Balance Sheet



Growing Down. The Louisiana Supreme Court makes 18, rather than 21, the legal drinking age. Because 18-year-olds can vote and serve in the military, says the court, the 21-year-old requirement violates the state constitution's equal-protection provisions. States went from 18 to 21 when then-Secretary of Transportation Elizabeth Dole (no doubt before her husband became fond of the 10th Amendment) threatened to cut off federal highway funds to states that didn't increase the drinking age.

Defense Medicine. An $80 million Pentagon study of 19,000 ailing Gulf War veterans–the largest clinical survey in Pentagon history–finds no evidence of any disease it could call "Gulf War Syndrome." Only a handful of people suffer from ailments that could be caused by chemical or biological agents used during the war. Of those patients examined, 18 percent had illnesses with psychological causes, another 18 percent had symptoms with no distinguishable cause, and 10 percent weren't really sick.

Document Fraud. The First Amendment, upheld on appeal. Last September, U.S. District Judge John Feikens prevented Business Week from using sealed court documents as the basis for a story about a lawsuit between Procter & Gamble and Banker's Trust–even after the documents became public. The Sixth Circuit overturns Feikens, saying preserving free speech is more important than maintaining court secrecy.
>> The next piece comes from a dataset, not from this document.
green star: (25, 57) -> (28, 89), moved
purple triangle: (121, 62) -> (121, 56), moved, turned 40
Information Please. Enlisting House Judiciary Committee Chairman Henry Hyde (R-Ill.), religious conservatives and home schoolers tie up the job-training bill in a House-Senate conference, making passage unlikely this year. The bill includes a Robert Reich-inspired proposal that would establish a federal database listing the job description and salary of every job opening in the country. This $5 billion bureaucracy would also collect personal data on people seeking jobs and could try to force people to enroll in a government training program before accepting a new job.


Free to Lose. Reporters and pundits inaccurately lump the "anti-government" Montana Freemen together with the Branch Davidians and Randy Weaver's family. The Waco and Ruby Ridge standoffs ended when federal law enforcement agents murdered people who threatened no one and merely wished to be left alone. By contrast, the Freemen have threatened to kidnap judges and financed their activities by passing bad checks. Such shenanigans could give anti-government zealotry a bad name.
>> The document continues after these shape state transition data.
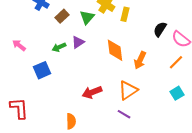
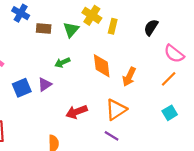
brown rectangle: (62, 16) -> (44, 28), turned 48
black semicircle: (160, 29) -> (151, 27), moved
purple triangle: (78, 42) -> (45, 84), moved
green arrow: (59, 47) -> (62, 62), moved

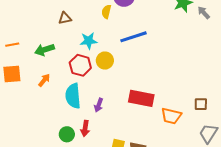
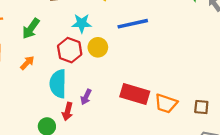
green arrow: (44, 50) -> (31, 29), turned -42
orange trapezoid: (171, 116) -> (166, 103), moved
red arrow: (85, 128) -> (68, 112), moved

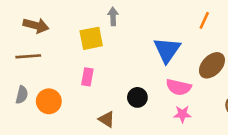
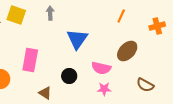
yellow square: (91, 38) -> (16, 15), moved, turned 30
blue triangle: (167, 50) -> (77, 39), moved
pink rectangle: (87, 77) -> (30, 60), size x1.6

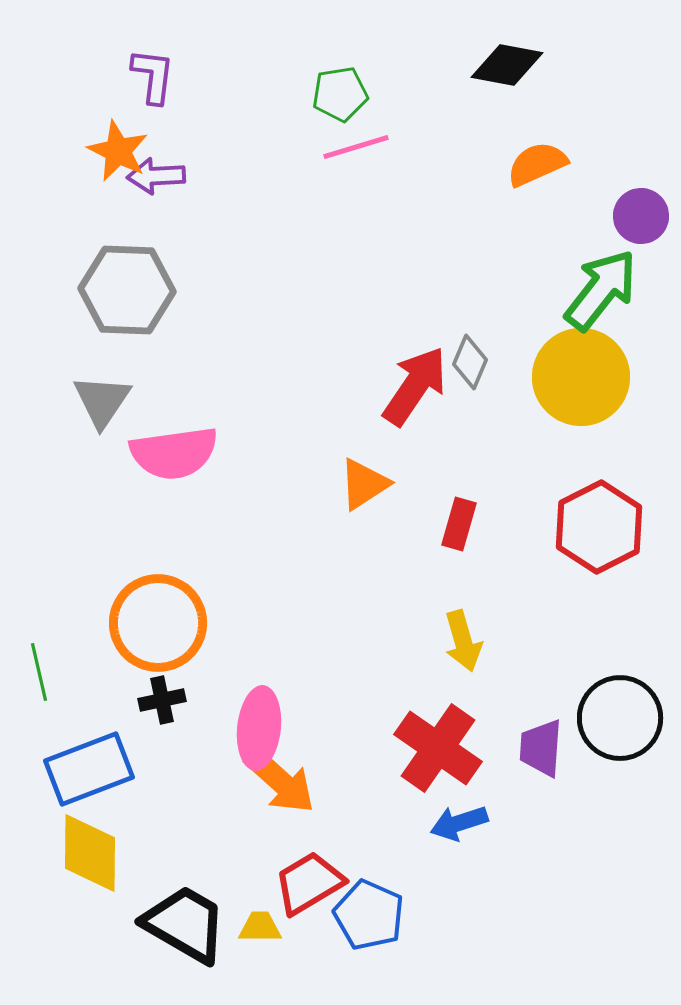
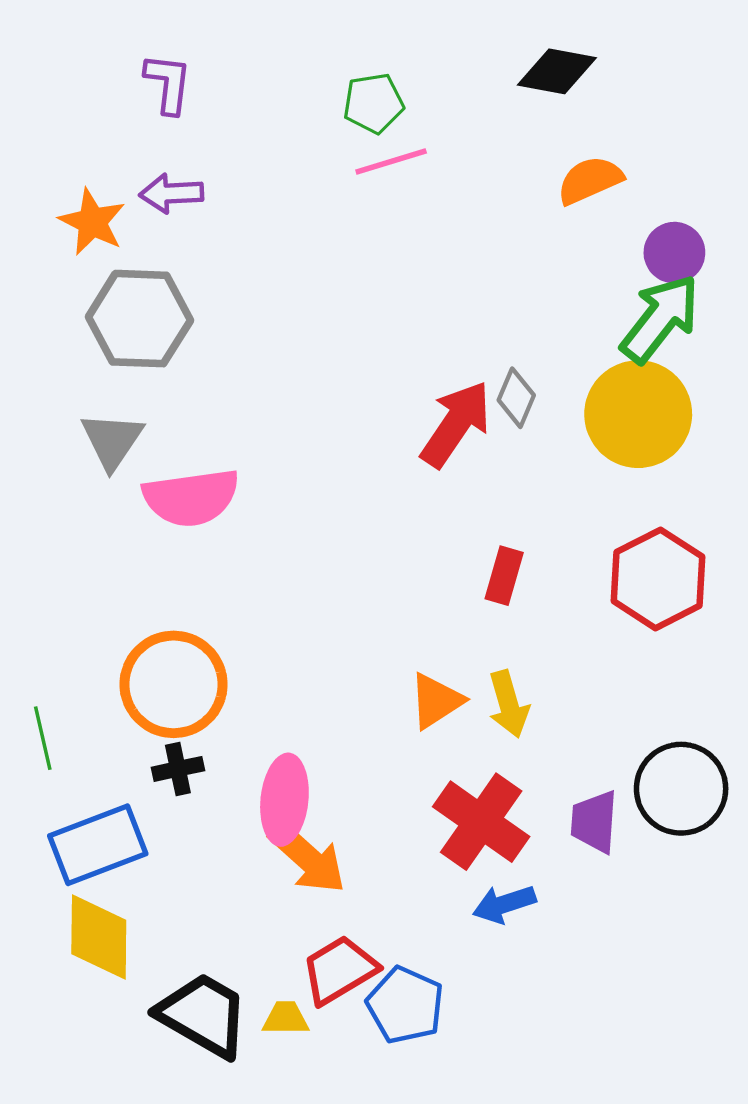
orange star: (118, 151) -> (92, 222), moved
purple circle: (641, 216) -> (674, 253), moved
orange triangle: (364, 484) -> (436, 701), moved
Squeeze Play. Bank account feeling lighter? Forbes says that, after taxes and inflation, the typical family of four earning twice the median income is no better off than it was four years ago, has 6 percent less income than in 1986, and has about 4 percent less than in 1971. More than one-fifth of fringe benefits consist of your employer's share of Medicare and Social Security taxes–benefits you may never see. As a percentage of income, the federal tax bite has doubled since 1955.
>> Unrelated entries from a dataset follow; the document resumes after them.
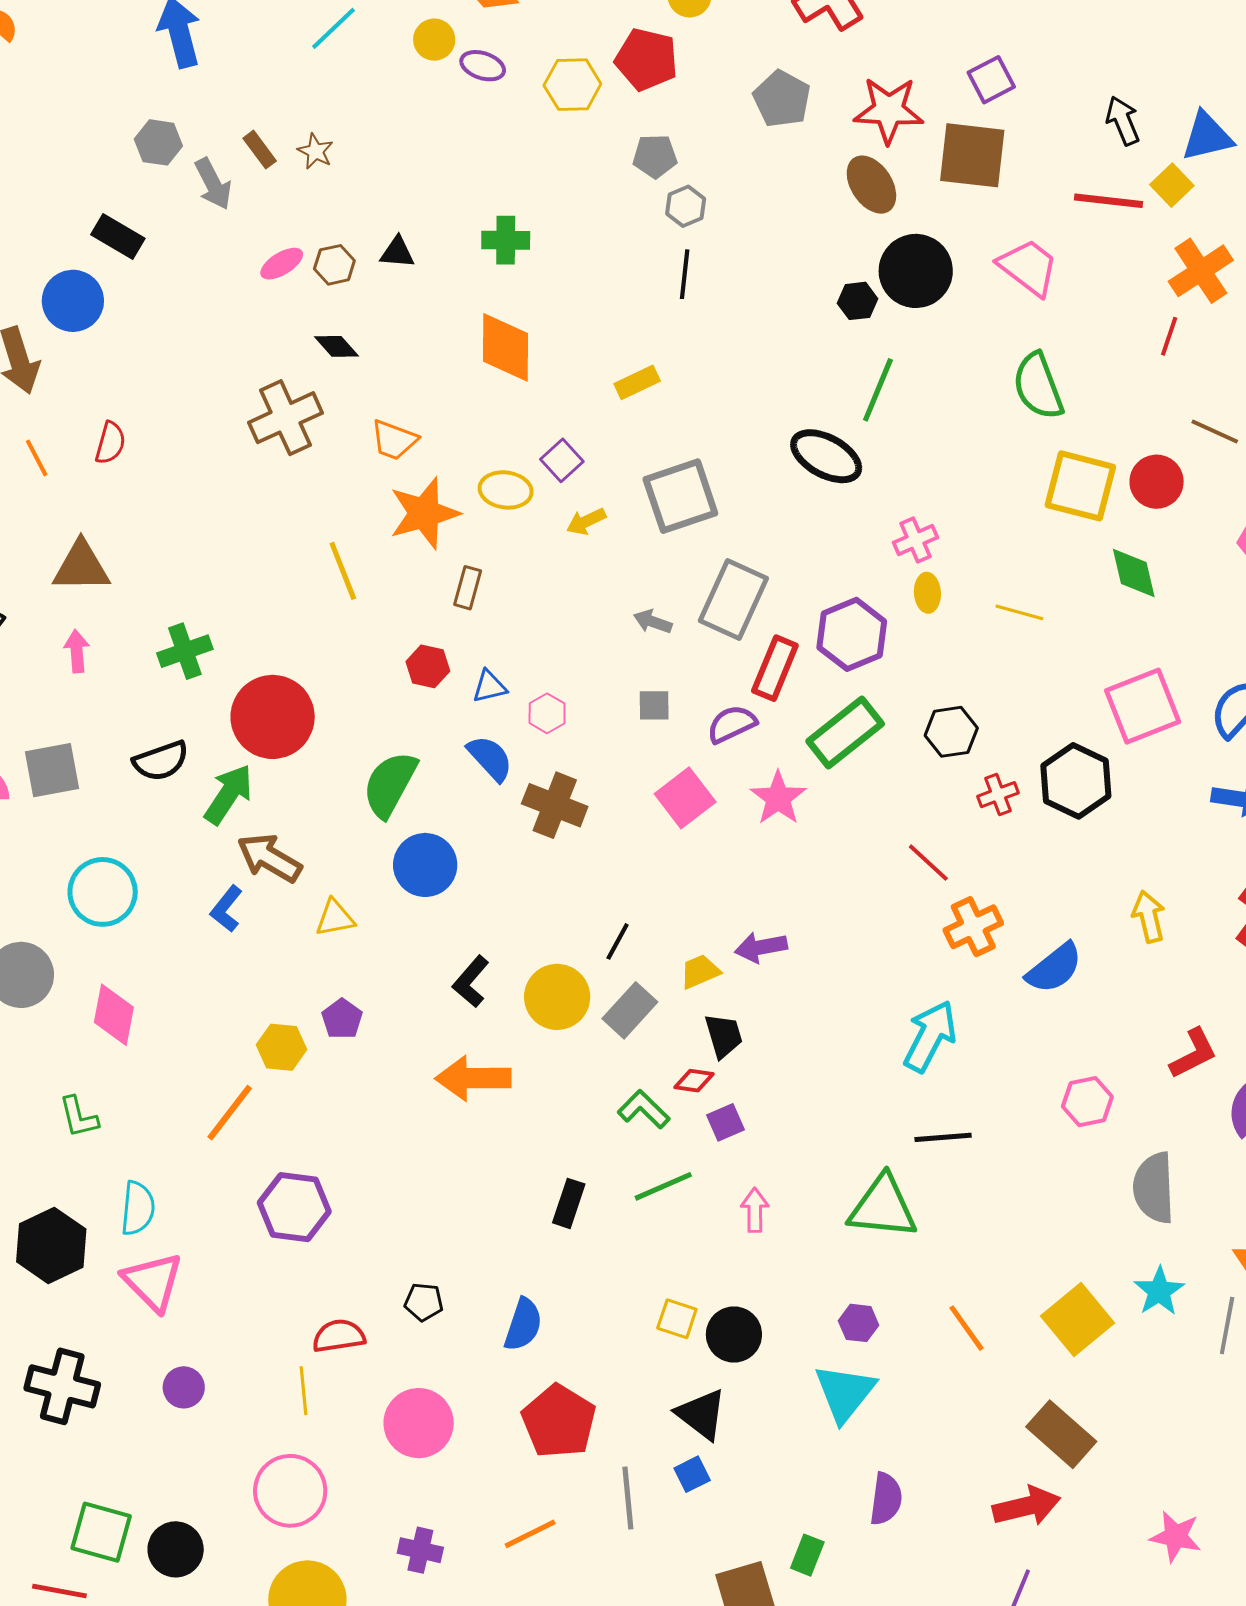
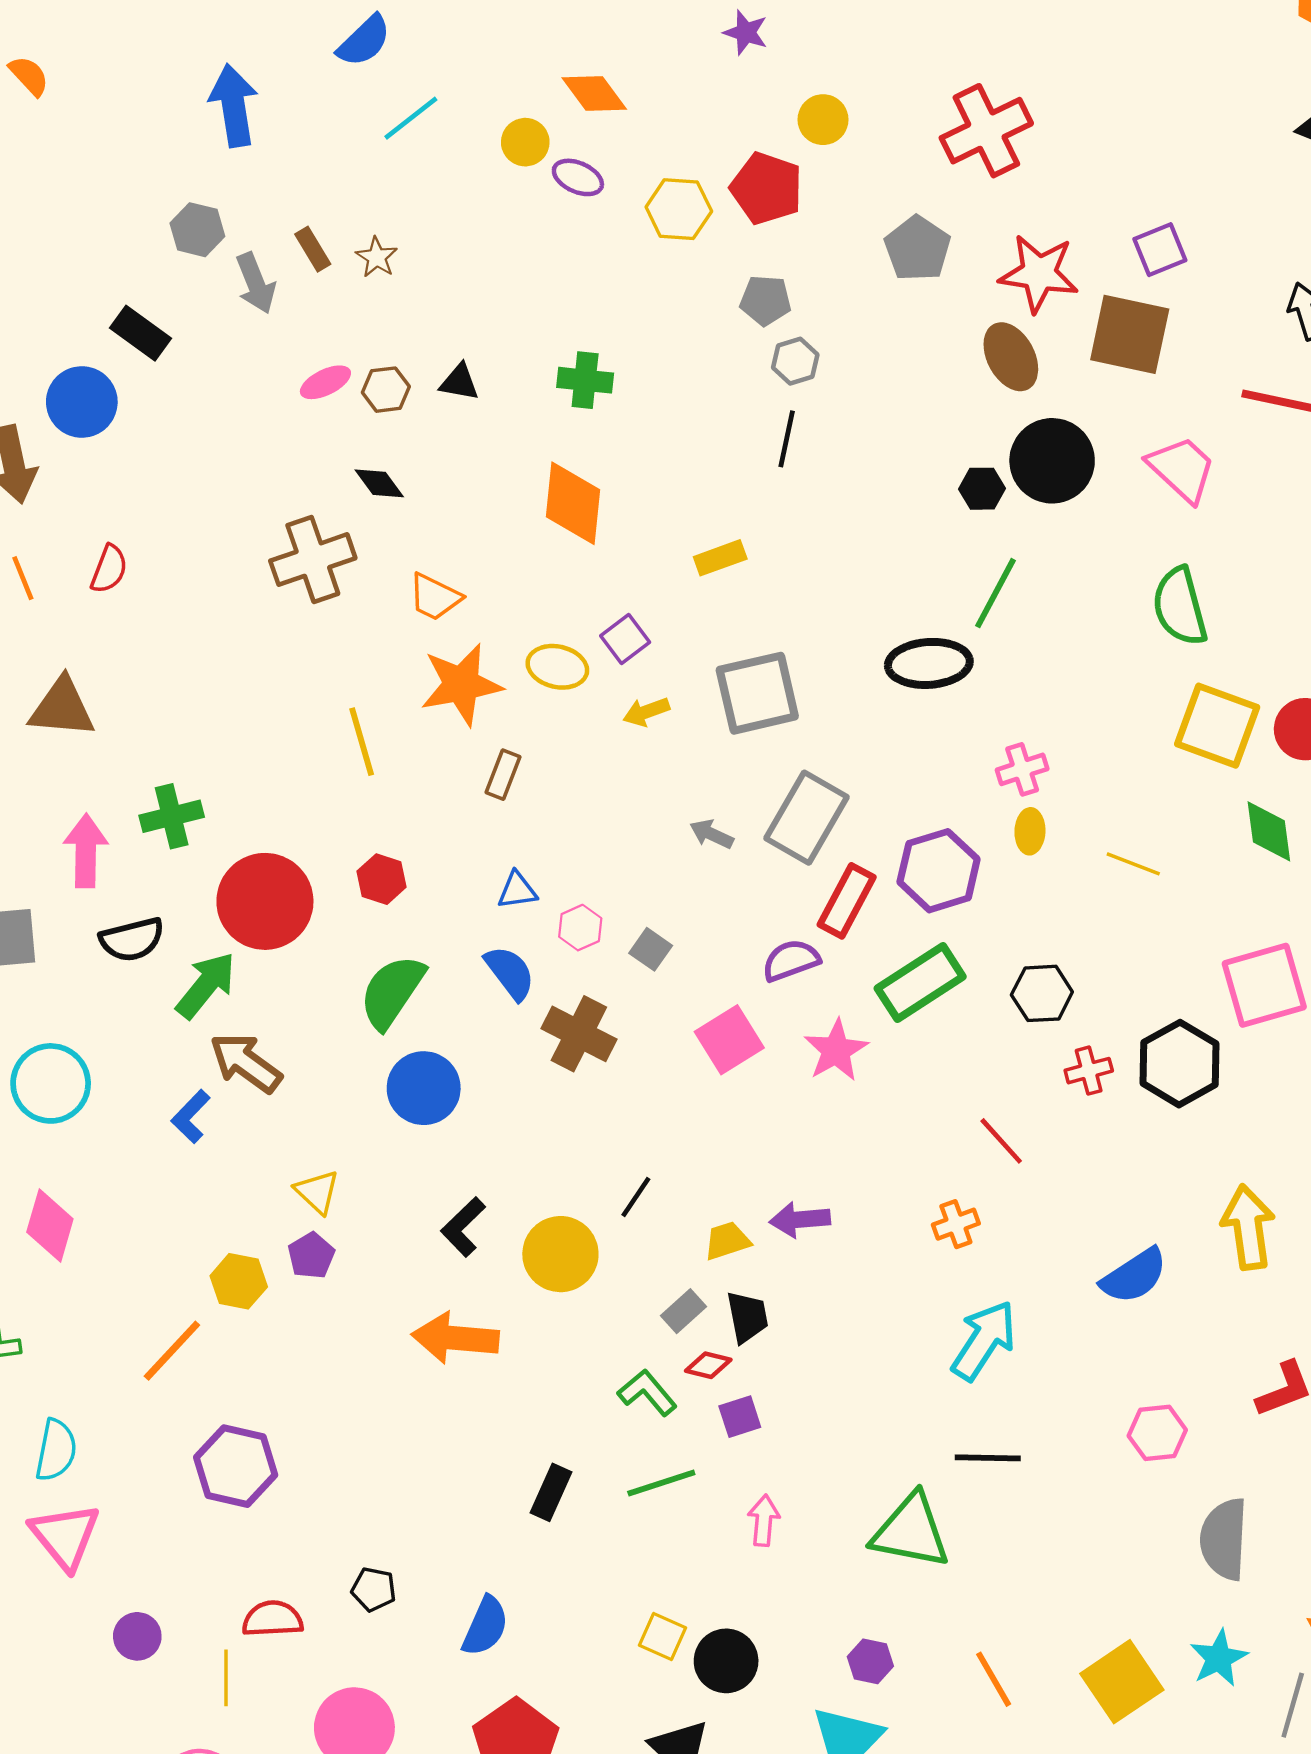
black ellipse: (826, 456) -> (929, 663), turned -38
pink arrow: (77, 651) -> (86, 851), moved, size x1.5
red hexagon: (428, 666) -> (382, 879), moved
gray square: (654, 705) -> (651, 949), moved, turned 30
yellow arrow: (1149, 917) -> (1248, 1227), size x1.4
yellow triangle: (335, 918) -> (317, 1192), moved, turned 48
orange cross: (973, 927) -> (956, 1224), moved, size x0.7
gray rectangle: (630, 1010) -> (683, 1311), moved, size x0.7
purple circle: (184, 1387) -> (137, 1636), moved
Dues Processed. In the 1988 Beck decision, the Supreme Court said union dues can't be used to support political campaigns unless individual members want them to. The Clinton administration, however, refuses to enforce Beck. The result? The AFL-CIO raises dues by $2.00 per member per month, targeting the money to defeat 75 Republican members of Congress.

Chicken Fees. Russia increases tariffs against chickens raised in the United States, endangering America's largest market for exported birds. To comply with the conditions of a $10.1 billion International Monetary Fund loan, Russia says it has to hike its chicken fees by 20 percent. As much as $700 million in U.S. poultry exports may get plucked.